In most cold climate regions, French-Hybrids usually dominate and in the HRR, Seyval is a leading white grape. Before this weekend I think the only Seyval I tasted that left an impression was from Linden Vineyards. In most other cases they were just average nondescript wines. However, I tasted several tasty Hudson Valley Seyvals - starting with Clinton Vineyards - who not only, only produce wine from Seyval, but they also produce champagne methodoise versions. These were quite nice, citrus and effervescent. Hudson-Chatham Winery and Glorie Farm Winery both featured Seyval that were dry, light, fruit forward, with a lemon-citrus and acidic finish. And the Whitecliff Vineyard & Winery White Awosting is a very tasty blend of Vignoles and Seyval Blanc. Another benefit of these Seyval wines are their low price points, $15 on average.

But, let's talk Hudson River Region vinifera. Starting with whites, I tasted several nice Rieslings over the weekend, with most produced from fruit sourced from the Finger Lakes. The exception was Tousey Winery, where we were provided a vertical tasting of their 2011 to 2013 Estate Grown Hudson River Rieslings. These wines were fantastic, each different, but showcasing the stone fruits and acidity inherent and American Riesling. Owners Kimberly and Ben Peacock have an interesting story as well, agreeing to take over operations while visiting from Europe. It also helps that Peter Bell, of Fox Run Vineyards, is a consultant. Millbrook Vineyards & Winery also produces a HRR Riesling in their Dry Riesling Proprietor's Special Reserve -- another solid wine. Millbrook also produces a very respectable chardonnay, as well as one of my favorites of the weekend - the 2013 Proprietor’s Special Reserve Tocai Friulano. Simply delicious. And talking about trendsetters; Millbrook has been growing Tocai Friulano since 1985.

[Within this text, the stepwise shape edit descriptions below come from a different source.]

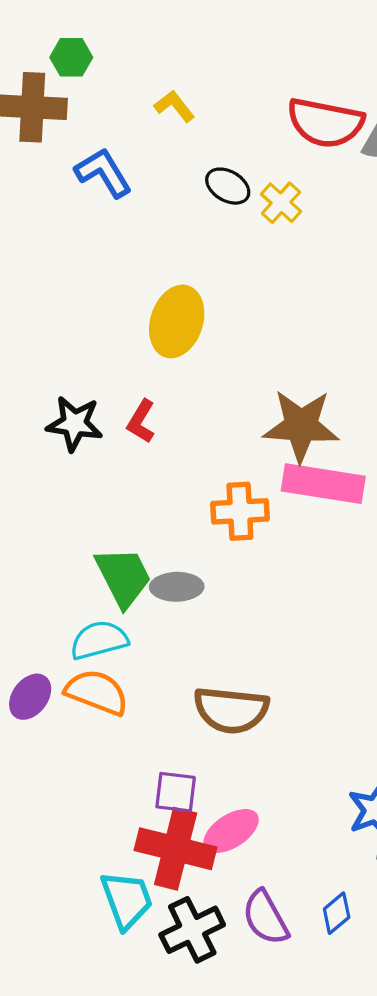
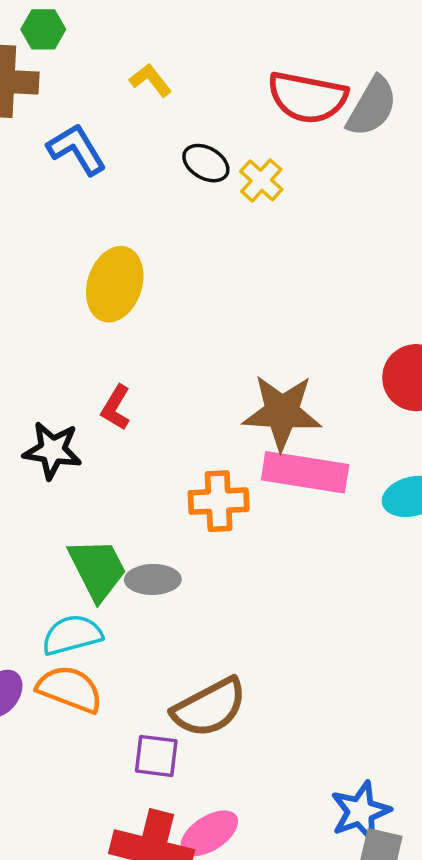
yellow ellipse: (177, 321) -> (115, 284), moved
black star: (75, 424) -> (52, 450), moved
brown semicircle: (231, 710) -> (209, 708), turned -34
purple square: (176, 792) -> (156, 756), moved

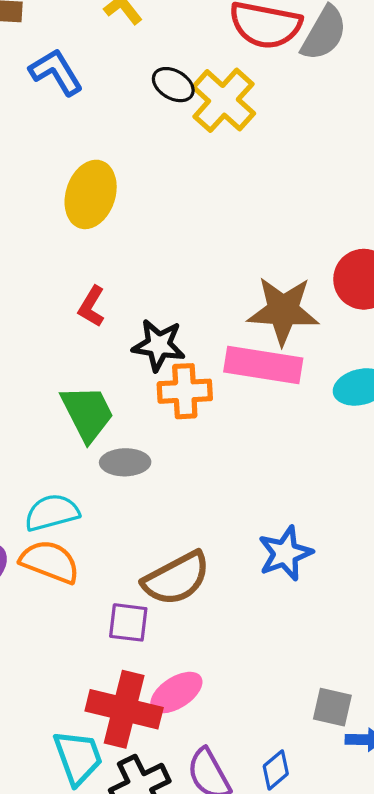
yellow cross: (261, 180) -> (223, 100), size x1.6
brown star: (282, 412) -> (283, 311), moved
black star: (52, 450) -> (159, 345), moved
green trapezoid: (97, 569) -> (87, 413), moved
blue star: (360, 811) -> (285, 553), moved

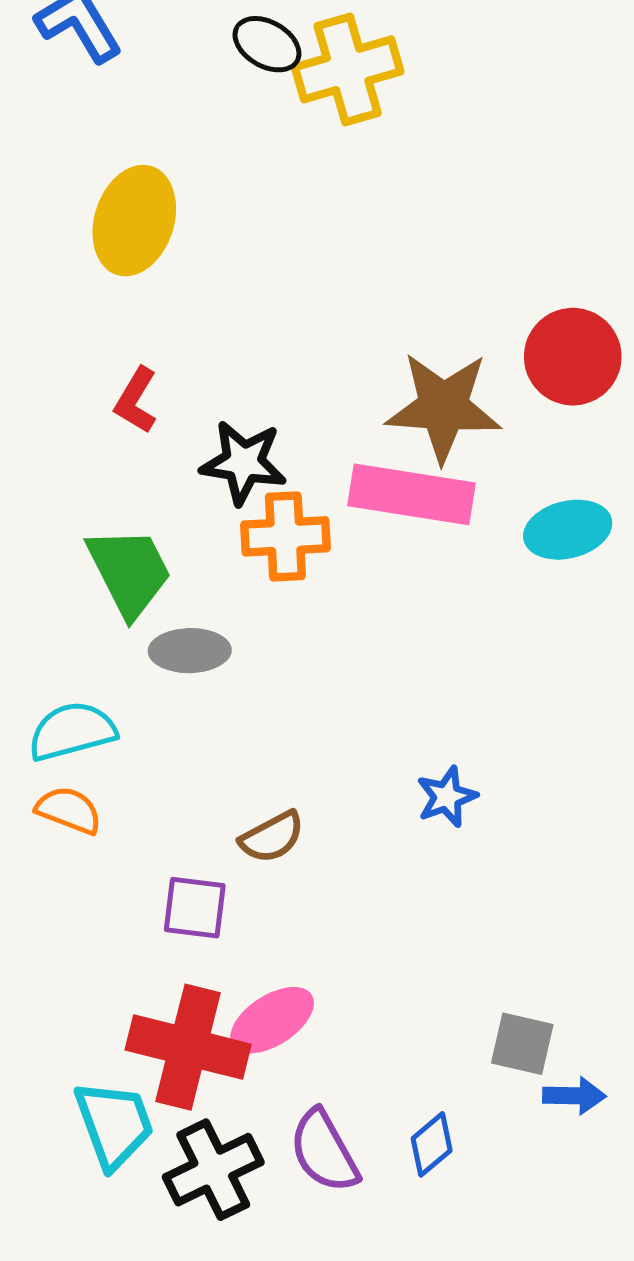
yellow cross: (223, 100) -> (348, 69), turned 32
blue star: (285, 553) -> (447, 797), size x0.7
orange semicircle: (50, 562) -> (69, 810), size x0.7
brown semicircle: (176, 578) -> (272, 837), size x0.6

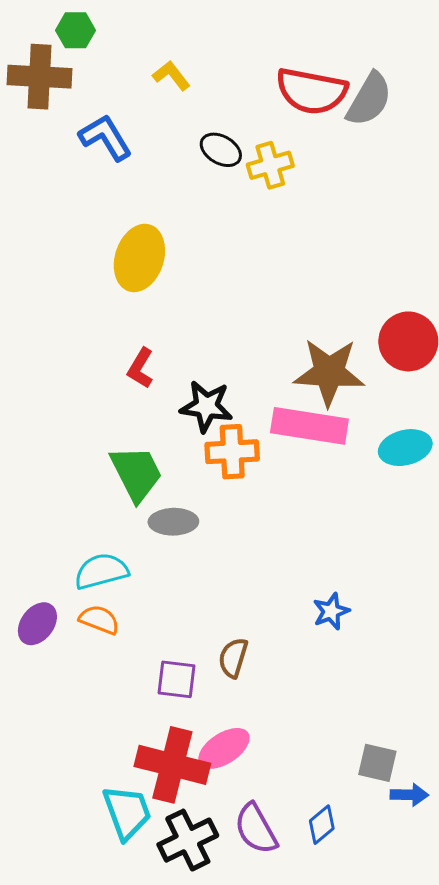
yellow cross: (348, 69) -> (270, 165), size x0.7
brown semicircle: (272, 837) -> (233, 658), moved, turned 135

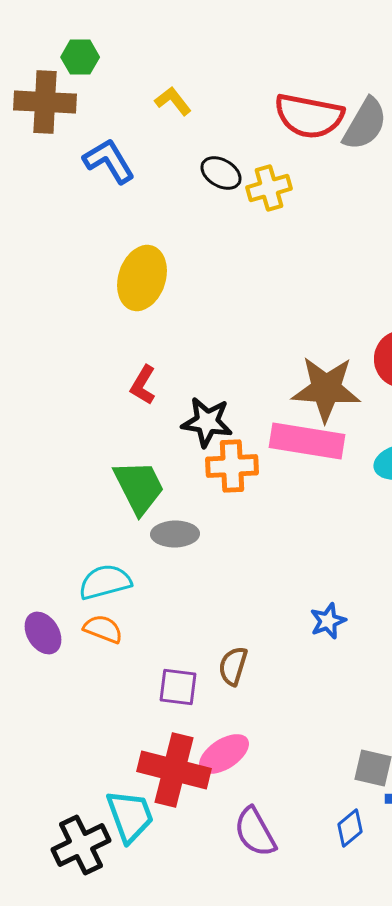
purple ellipse: (37, 624) -> (43, 633), turned -69
blue diamond: (322, 825) -> (350, 828), moved
black cross: (188, 840) -> (81, 845), moved

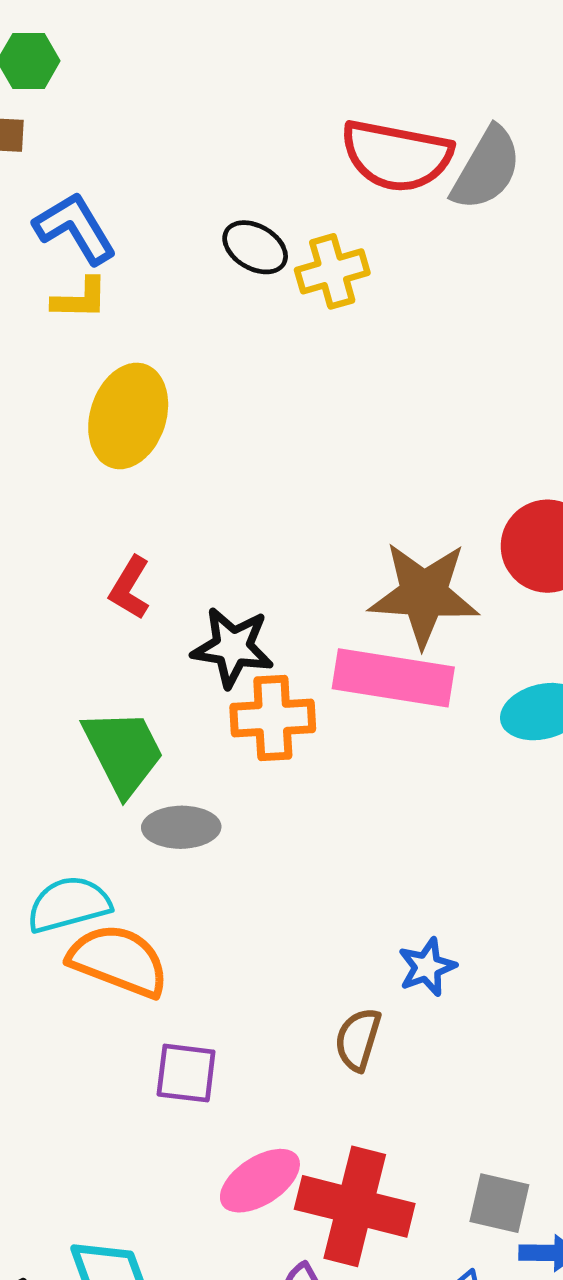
yellow L-shape: (173, 101) -> (80, 299), moved, turned 129
orange semicircle: (103, 629) -> (119, 961), moved, size x1.6
brown semicircle: (233, 666) -> (358, 1039), moved
red cross: (174, 770) -> (355, 1206), moved

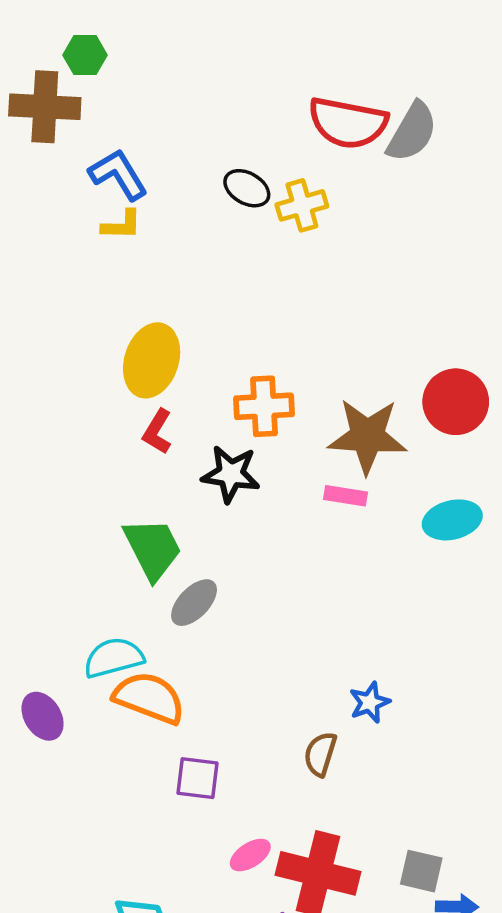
yellow ellipse: (128, 416) -> (152, 360), moved
pink rectangle: (393, 678) -> (346, 496), size x0.5
orange cross: (273, 718) -> (264, 406), moved
gray ellipse: (181, 827) -> (194, 603), turned -45
pink ellipse: (260, 1181) -> (250, 855), size x0.7

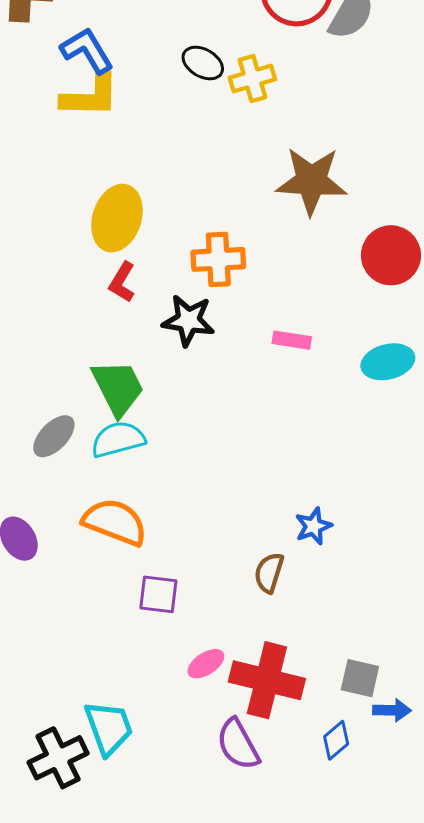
yellow L-shape: (122, 225) -> (90, 96), size x1.6
brown star: (367, 436) -> (311, 181), moved
gray ellipse: (194, 603) -> (54, 436), moved
cyan semicircle: (114, 658) -> (118, 439), moved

Moving to red wines, the Hudson River Region appears to be a bright sport for Cabernet Franc and Baco Noir. Once again Millbrook Vineyards & Winery provided our party with a solid offering in their Proprietor’s Special Reserve Cabernet Franc. This was followed by the Glorie Farm Winery estate Cabernet Franc - which quickly became a TasteCamp favorite. And count Tousey Winery as another winery producing a solid cab franc. While driving around the Marlboro area the day after TasteCamp, I stumbled upon newly opened Brunel and Rafael Winery. Check out their Hudson River Region Cabernet Franc. My favorite goes to Benmarl's 2012 Ridge Road Estate Cabernet Franc. This is the bomb. One of the best wines of the weekend.

Our host for TasteCamp was the proprietor of Hudson-Chatham Winery, Carlo Devito. Carlo planned the entire weekend, which included a lunch tasting of area wines and ciders at his winery - all this in the middle of harvest. While his winemaker Stephen Casscles & crew crushed grapes, Carlo also opened his entire portfolio for us to sample. And this included several Baco Noirs, Carlo's most famous wines. There are not many producers of this hybrid anymore, but Hudson-Chatham specializes in Baco Noir as we sampled four vineyard designate wines. The estate vineyard at Hudson-Chatham,  North Creek Vineyard, has four year old vines growing in Block 3 - hence the Block 3 North Creek Vineyard Baco Noir. The also produce theCasscles Middle Hope Baco Noir  from a vineyard Casscles planted while in high school. What foresight. My favorite two were from Mason Place Vineyard, the  Field Stone Baco - Old Stones & Old Vines - Mason Place Vineyard and the Old Vines Mason Place Vineyard. This last wine is outstanding, the grapes harvested from 60 year old vines.

There were also several other reds to praise, in particular, the Hudson-Chatham Winery Chelois, Clearview Vineyard Noiret, and Whitecliff Vineyard & Winery Reserve Gamay Noir. First, who in the U.S. even produces a Chelois outside of Hudson-Chatham. Second, its a killer wine.  The Clearview Noiret was easily the best I've ever tasted from this Cornell bred grape. And the Whitecliff Gamay Noir was simply spectacular.

There are many other wines I know I am omitting, but I'm trying to be brief. Tastecamp was a great education and experience. Looking forward to returning soon, hopefully a tour of the southern Shawangunk Wine Trail. Cheers.